Work instructions:
Report each line of the data that includes the word "Бостон".

Given data:
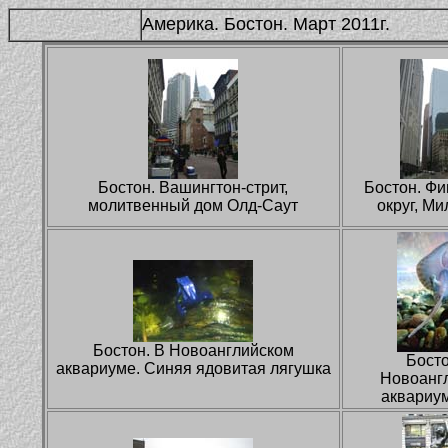
Америка. Бостон. Март 2011г.
Бостон. Вашингтон-стрит,
Бостон. Ф
молитвенный дом Олд-Саут
округ, Ми
Бостон. В Новоанглийском
Босто
аквариуме. Синяя ядовитая лягушка
Новоанг
аквариум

Task response:
Америка. Бостон. Март 2011г.
Бостон. Вашингтон-стрит,
Бостон. Ф
Бостон. В Новоанглийском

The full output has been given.